This is chronology of Gambela city, the capital of Gambela Region of Ethiopia.
 15 May 1902 – Emperor Menelik II granted Britain use of port along with Baro River.
 1911–1917 – Over 70% of external trade of Ethiopia came through Djibouti, though trade rate was the fastest in Gambela until Italian conquest.
 1907 – the port and custom station were founded at Gambela.
 9 July 1927 – Regent Ras Tafari later Emperor Haile Selassie granted concessions to T Zervos and A. Danalis to construct a road 180 kilometers in length to connect Gambela with the town of Metu and Gore.
 Mid-1930 – According to Richard Pankhurst, boats sailed twice in month during the rainy season, taking seven days downstream and eleven upstream.
 14 October 1936 – the shipping service suspended and the steamer, together with the British resident, left Gambela.
 3 February 1941 – the Italian by the 2/6 King's African Rifles took Gambela.

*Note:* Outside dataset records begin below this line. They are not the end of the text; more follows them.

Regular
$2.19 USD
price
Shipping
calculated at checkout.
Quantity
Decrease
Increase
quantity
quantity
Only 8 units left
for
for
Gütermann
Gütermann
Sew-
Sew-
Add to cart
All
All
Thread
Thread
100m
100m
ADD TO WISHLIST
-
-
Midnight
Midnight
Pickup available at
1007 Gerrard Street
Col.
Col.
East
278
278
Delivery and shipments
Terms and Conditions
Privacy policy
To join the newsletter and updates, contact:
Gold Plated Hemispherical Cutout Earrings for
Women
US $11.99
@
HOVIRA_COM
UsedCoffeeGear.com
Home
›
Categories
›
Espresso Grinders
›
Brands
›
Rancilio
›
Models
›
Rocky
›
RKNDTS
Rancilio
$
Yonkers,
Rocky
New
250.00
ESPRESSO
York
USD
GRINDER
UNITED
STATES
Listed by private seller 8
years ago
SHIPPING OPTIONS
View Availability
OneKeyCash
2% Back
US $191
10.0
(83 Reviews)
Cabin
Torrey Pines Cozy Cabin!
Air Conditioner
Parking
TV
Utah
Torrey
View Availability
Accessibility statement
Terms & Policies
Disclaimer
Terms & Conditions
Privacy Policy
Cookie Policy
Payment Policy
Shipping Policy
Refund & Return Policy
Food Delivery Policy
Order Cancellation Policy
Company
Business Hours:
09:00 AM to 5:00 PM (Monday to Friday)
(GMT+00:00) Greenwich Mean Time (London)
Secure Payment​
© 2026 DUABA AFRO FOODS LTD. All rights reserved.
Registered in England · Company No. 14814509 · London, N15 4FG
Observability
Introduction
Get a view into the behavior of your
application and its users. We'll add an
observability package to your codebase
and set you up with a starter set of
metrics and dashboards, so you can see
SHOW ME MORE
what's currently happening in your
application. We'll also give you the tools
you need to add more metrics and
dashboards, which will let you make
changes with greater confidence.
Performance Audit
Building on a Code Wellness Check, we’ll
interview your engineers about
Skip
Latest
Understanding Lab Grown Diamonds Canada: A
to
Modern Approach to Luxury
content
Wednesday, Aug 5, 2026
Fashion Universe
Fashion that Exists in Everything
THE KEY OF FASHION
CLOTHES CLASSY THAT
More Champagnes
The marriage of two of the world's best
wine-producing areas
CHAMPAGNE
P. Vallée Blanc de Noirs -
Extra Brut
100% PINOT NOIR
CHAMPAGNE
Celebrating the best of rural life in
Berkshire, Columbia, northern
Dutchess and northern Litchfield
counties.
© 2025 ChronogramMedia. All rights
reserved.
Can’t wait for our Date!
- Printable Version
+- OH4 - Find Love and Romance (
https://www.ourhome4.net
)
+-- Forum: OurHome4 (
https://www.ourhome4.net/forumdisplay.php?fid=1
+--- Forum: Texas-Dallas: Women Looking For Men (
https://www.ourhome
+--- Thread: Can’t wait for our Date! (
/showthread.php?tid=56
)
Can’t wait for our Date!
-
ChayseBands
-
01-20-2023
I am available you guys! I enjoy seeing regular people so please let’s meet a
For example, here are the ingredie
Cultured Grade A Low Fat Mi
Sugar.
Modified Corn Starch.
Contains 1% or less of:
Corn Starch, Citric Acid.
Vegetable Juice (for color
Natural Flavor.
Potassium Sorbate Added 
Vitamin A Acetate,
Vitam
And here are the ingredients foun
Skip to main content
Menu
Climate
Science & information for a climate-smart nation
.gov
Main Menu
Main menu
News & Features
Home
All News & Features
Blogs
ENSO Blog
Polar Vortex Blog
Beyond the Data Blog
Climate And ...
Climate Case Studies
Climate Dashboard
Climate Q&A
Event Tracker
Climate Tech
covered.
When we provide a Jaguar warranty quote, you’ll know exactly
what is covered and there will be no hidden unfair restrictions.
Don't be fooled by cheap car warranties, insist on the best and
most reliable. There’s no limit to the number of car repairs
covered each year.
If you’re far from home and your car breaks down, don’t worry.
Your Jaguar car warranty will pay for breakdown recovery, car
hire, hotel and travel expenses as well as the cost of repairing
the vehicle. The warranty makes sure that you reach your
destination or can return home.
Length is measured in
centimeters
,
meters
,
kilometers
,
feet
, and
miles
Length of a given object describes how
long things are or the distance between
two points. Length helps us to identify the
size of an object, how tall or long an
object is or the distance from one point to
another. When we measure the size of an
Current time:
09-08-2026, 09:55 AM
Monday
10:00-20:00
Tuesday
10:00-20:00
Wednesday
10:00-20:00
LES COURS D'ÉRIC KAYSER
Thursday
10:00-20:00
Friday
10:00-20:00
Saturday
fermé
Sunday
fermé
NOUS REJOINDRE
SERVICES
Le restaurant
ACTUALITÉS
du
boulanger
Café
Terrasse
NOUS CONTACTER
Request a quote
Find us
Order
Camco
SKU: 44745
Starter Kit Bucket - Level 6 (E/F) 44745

 May 1941 – Lij Tewedros, son of Lij Iyasu, surfaced in Gambela area and proclaimed himself Emperor. His insurrection was prevented by Belgian Congo troops before they left the area in February 1942.
 19 December 1944 – Anglo-Ethiopian Agreement left Gambela enclave region.
 15 October 1956 – after several years held as enclave by Sudanese government when they achieved independence, Gambela handed over to Ethiopia.
 27 May 1991 – Gambela was captured by the Ethiopian People's Revolutionary Democratic Front (EPRDF).
 13 December 2003 – Gambela massacre took place in which 30 Ethiopian highlander civilians killed Anuak population.
 12 March 2012 – 2012 Gambella bus attack killed 19 people on board being shot dead.